En mai 1984, elle fut envoyée au Ghana, en Afrique de l’Ouest, où elle est devenue la première directrice d’un centre médical géré par l’Église, dans la ville majoritairement musulmane de Damongo. Au début, cela n’a pas toujours été facile. « Tout semblait contre moi. J’étais une femme, une religieuse, une Philippine, originaire d’un pays du tiers-monde », explique-t-elle. C’est seulement après avoir pu se rapprocher de ses collègues qu’elle a fini par se sentir accueillie. Elle confie que ce séjour lui a appris la valeur du dialogue. Plus tard dans sa vie, sœur Evelyn a assumé des positions importantes qui demandaient justement de pouvoir dialoguer sur les plans interculturels, œcuméniques et interreligieux.

« Aucune croix ne peut nous empêcher d’être heureux »

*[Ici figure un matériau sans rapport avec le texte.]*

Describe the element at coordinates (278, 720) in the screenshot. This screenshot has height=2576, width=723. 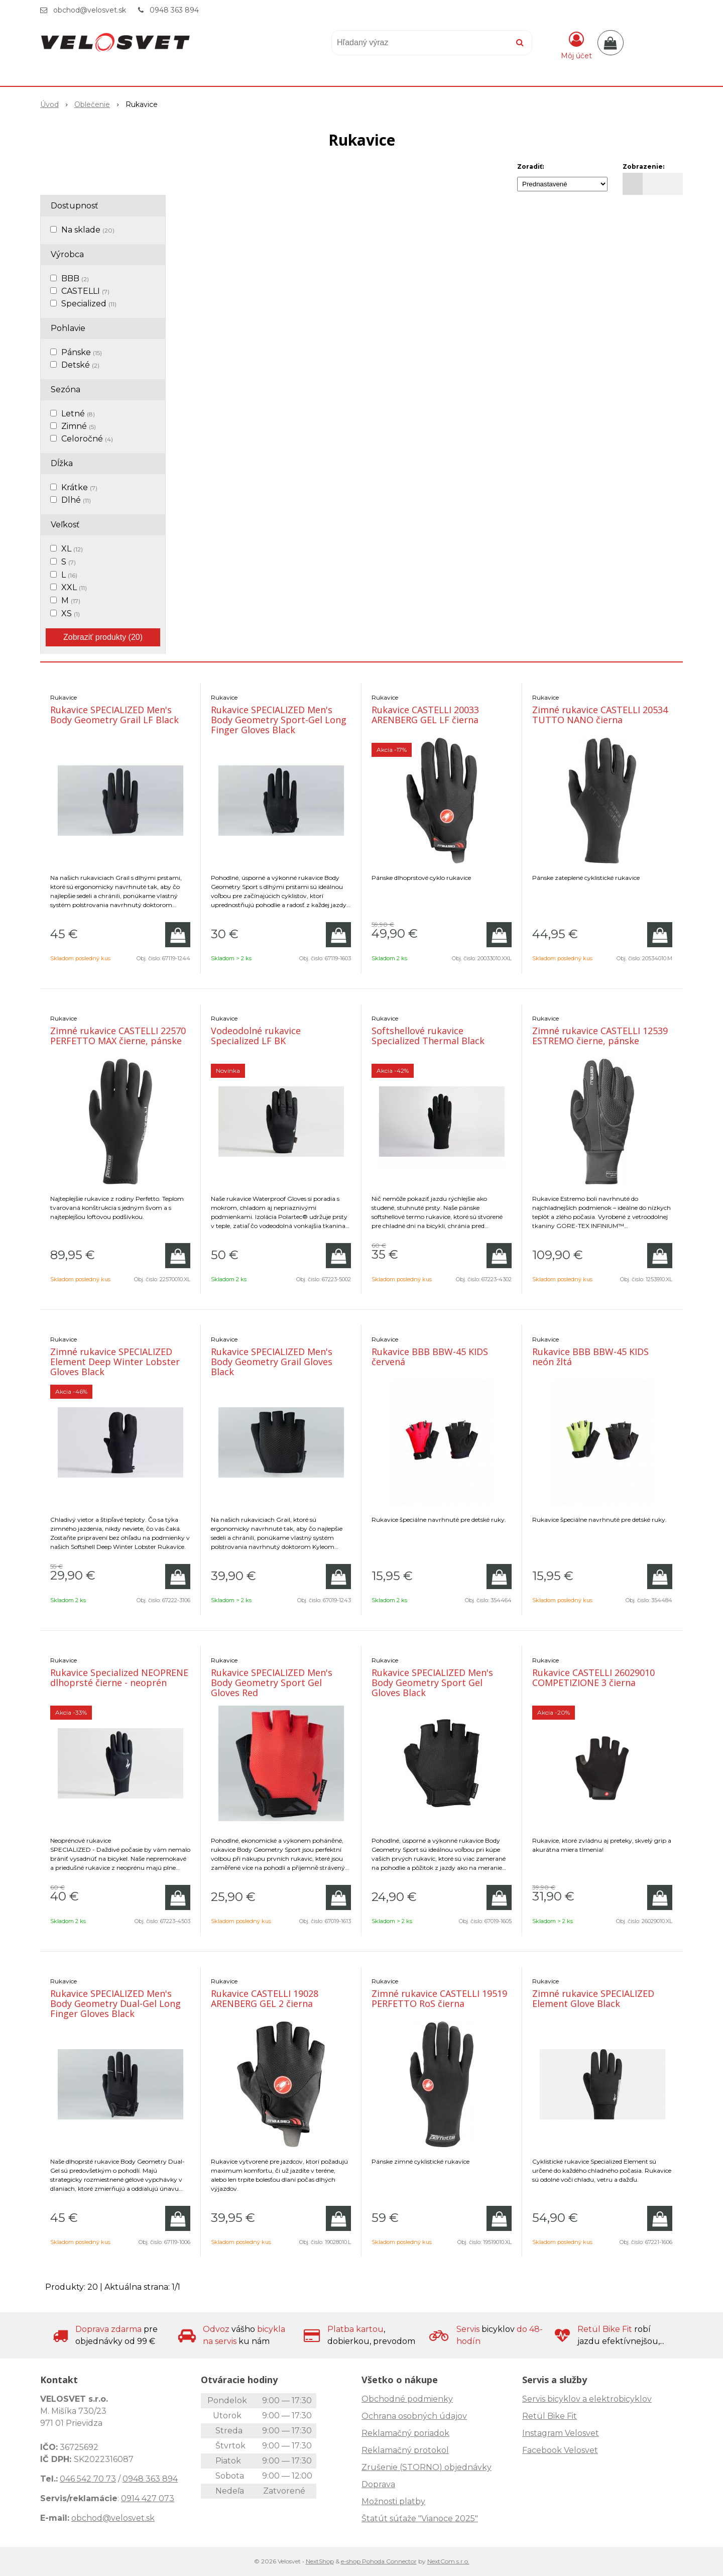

Une autre « croix » qu’elle a portée était l’ennemi numéro un des missionnaires des régions reculées, le paludisme, qui fait non seulement souffrir le corps mais peut aussi entraîner des dépressions, voire d’autres formes de maladies comme le cancer. Ses médecins lui ont dit qu’elle avait le cancer. Elle fut renvoyée aux Philippines pour recevoir un traitement. Cela l’a brisée, elle ne se sentait pas prête à abandonner sa mission au Ghana. Une autre croix est venue moins d’un mois plus tard, quand sa mère est morte. Mais sœur Evelyn assure avec le sourire que « la souffrance nous embellit ». Elle s’attendait à ne pas vivre plus de quinze ans, elle a donc décidé de retourner en Afrique. Elle a repris sa mission qu’elle fut invitée à poursuivre. « Malgré la perte de ma mère et le combat contre la maladie, j’ai continué à servir le Seigneur », reprend-elle.
En 1990, alors qu’elle était en congés aux Philippines, un tremblement de terre a tué plus de 1 621 personnes. C’était le début d’une nouvelle mission. Il lui fut demandé de venir en aide aux communautés touchées par le séisme. Elle a donc quitté sa mission en Afrique pour venir les aider à reprendre une nouvelle vie. Après des années de discernement, sœur Evelyn a trouvé le sens de sa vocation religieuse. Alors qu’elle avait gagné en maturité, il lui fut demandé de guider les missionnaires de plusieurs congrégations dans leurs missions, ainsi que des missionnaires laïcs philippins. Elle a pu puiser dans sa propre expérience et dans les épreuves qu’elle avait traversées, qu’elle appelait ses « croix », pour témoigner auprès des aspirantes demandant à devenir religieuses. Son travail en tant que religieuse missionnaire est devenu « à l’image de son amour authentique pour l’Église et pour le peuple de Dieu », confie sœur Evelyn Jose, de la congrégation. « Même quand elle a dû supporter la maladie, elle se donnait avec entrain dans plusieurs tâches pour servir le mieux possible », ajoute sœur Jose.
Son exemple a touché la vie de beaucoup de missionnaires dans le pays. « Elle a aidé les jeunes à comprendre le sens de leur vie avec le Christ et avec l’Église », explique sœur Jose, qui a été élève de la religieuse, autrefois. « Ma mission est de servir de témoin vivant de l’amour inconditionnel de Dieu, grâce auquel aucune maladie ni aucune croix ne peuvent nous empêcher d’être heureux et de vivre une vie consacrée accomplie », confirme sœur Evelyn Bautista. Aujourd’hui, la missionnaire de 80 ans a pour mission d’ouvrir la chapelle du couvent chaque matin. « La chapelle, c’est là où l’on reçoit les premiers et les derniers sacrements, n’est-ce pas ? Je rentre à la maison », conclut-elle avec un sourire.